Clarity – have ambiguous questions and answers been avoided? E.g., double-barreled, double-negatives
Length – are the questions and answers concise? Could length be distracting from the key issue being asked?
Wording – are the questions thoughtfully designed to elicit the desired information from the respondents?
Order effects – are there any potential sources of bias due to the order in which questions are asked or the way response options are presented?
Question structure – are conceptually similar questions grouped together?
Pros & cons of using open-ended/closed-ended questions
Response choices – are they mutually exclusive and exhaustive? Are questions with too few choices forcing respondents to answer imprecisely?
Should questions be compulsory?
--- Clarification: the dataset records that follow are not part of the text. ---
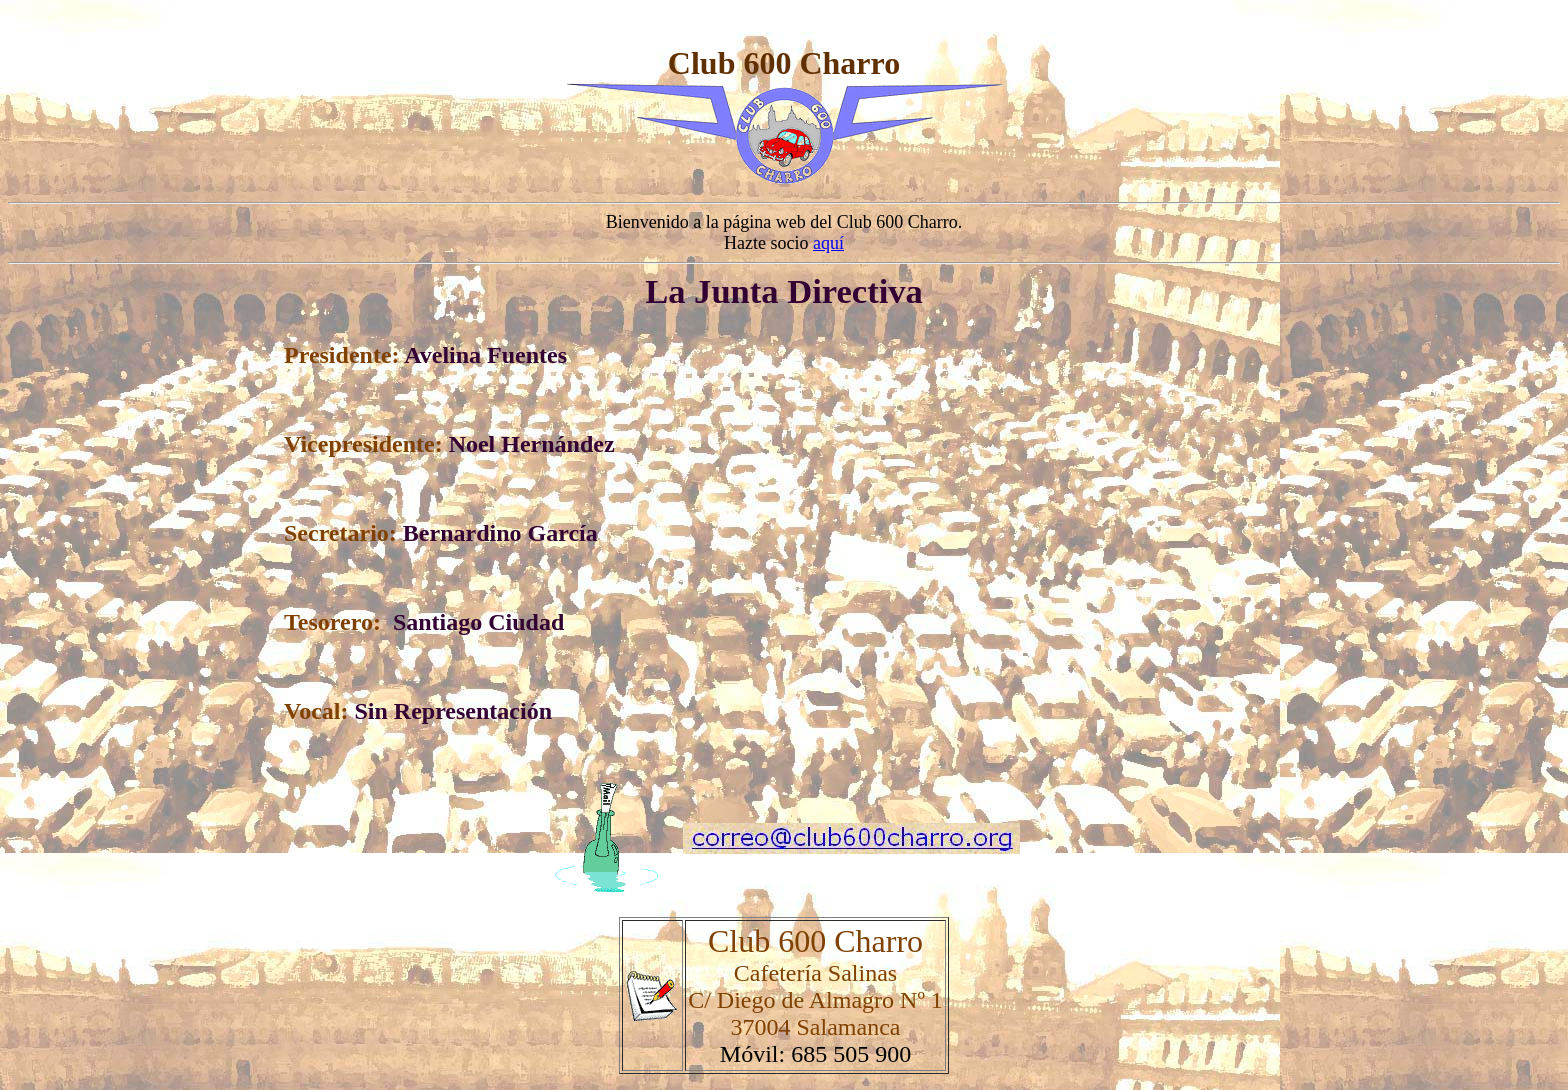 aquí (828, 243) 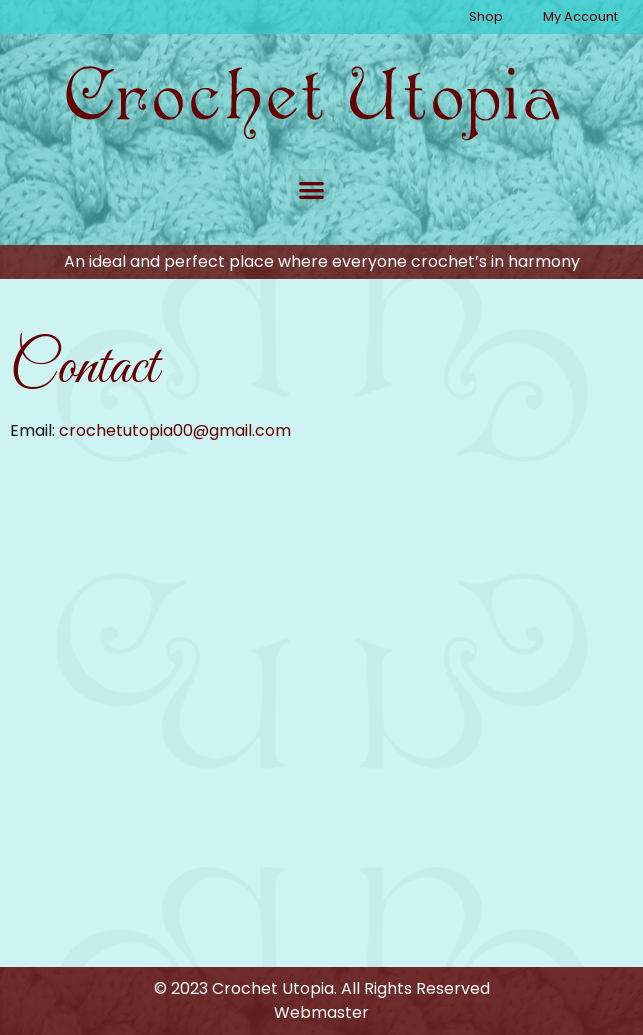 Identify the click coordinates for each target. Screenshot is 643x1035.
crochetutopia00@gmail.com (175, 430)
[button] (311, 189)
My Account (580, 16)
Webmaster (321, 1012)
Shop (486, 16) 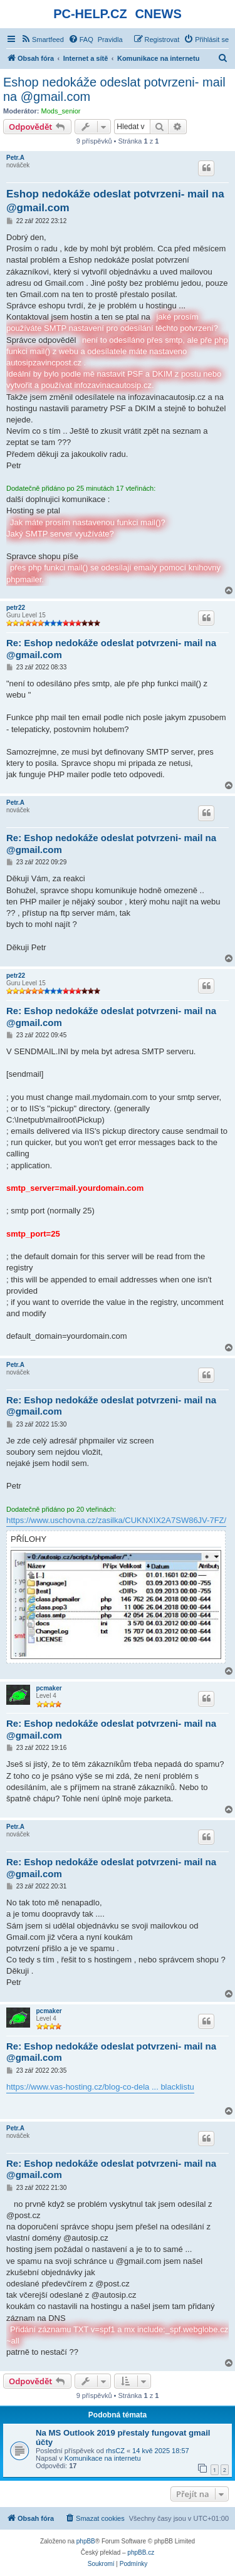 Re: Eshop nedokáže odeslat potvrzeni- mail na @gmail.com (111, 648)
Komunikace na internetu (103, 2458)
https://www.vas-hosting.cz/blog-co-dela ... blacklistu (100, 2087)
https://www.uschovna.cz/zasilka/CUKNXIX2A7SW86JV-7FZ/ (116, 1520)
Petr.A (15, 157)
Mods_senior (61, 111)
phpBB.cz (140, 2552)
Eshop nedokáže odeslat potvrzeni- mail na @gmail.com (114, 89)
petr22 (15, 607)
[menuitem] (42, 39)
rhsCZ (115, 2450)
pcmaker (49, 1688)
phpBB (85, 2541)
What happens if they are/are not?
Lie detectors/attention checks
Non-response – could a certain question not be answered because it is confusing/accidentally missed?
Beware of question order and sampling bias with surveys.
Must be aware of question order and sampling bias with surveys
Question Order Bias occurs when the order of questions are asked in a survey or study can influence the answers that are given.
Sampling- needs to be representative of the target population- who needed to be seen and who was seen. What proportion of the target group? Survey attrition, sampling bias.
What to watch out for: Data analysis.
Cleaning and preparing data
Cross tabulations- comparing different groups
Descriptive stats e.g. %
Dealing with missing data
Stats
What to watch out for: Reporting
Should be clear and transparent for readers to assess the strengths and limitations of the study
Use of visuals when presenting data aids understanding of the information conveyed
Link your findings to your research aims and knowledge in field
Be careful of wording- cautious not to over-interpret findings
Consider implications for practice and future research.
Evaluating survey reports what should you consider:
Coverage
Sampling
Non-response
Measurement
Other factors
Evaluating— Coverage
Did most members of the target population that the sample is meant to represent have a chance to be selected? If not, are those who did not have a chance to be selected different in important ways from those who did?
If the sample did not come from a traditional sampling frame, how were potential respondents identified and recruited?
Evaluating– sampling
How was the sample selected?
What steps were taken as part of the sampling and/or data collection process to ensure that the sample is representative of the target population?
How can I tell if these steps were effective?
What about sampling error?
Evaluation- Non-response
- What was the response rate (for a probability sample) or the participation rate (for a non-probability sample)?
- How concerned should I be that not everyone who was selected in turn responded?
- How can I tell if nonresponse is a problem? Might it be leading to bias in the survey results?
- What steps, if any, were taken to adjust for nonresponse?
- What impact did these adjustments have on the survey results?
Evaluating—- measurement
How was the survey administered (e.g. in person, by telephone, online, multiple modes, etc.)?
Were the questions well constructed, clear, and not leading or otherwise biasing?
What steps, if any, were taken to ensure that respondents were providing truthful answers to the questions, and were any respondents removed from the final dataset (e.g., speeders, multiple completions)?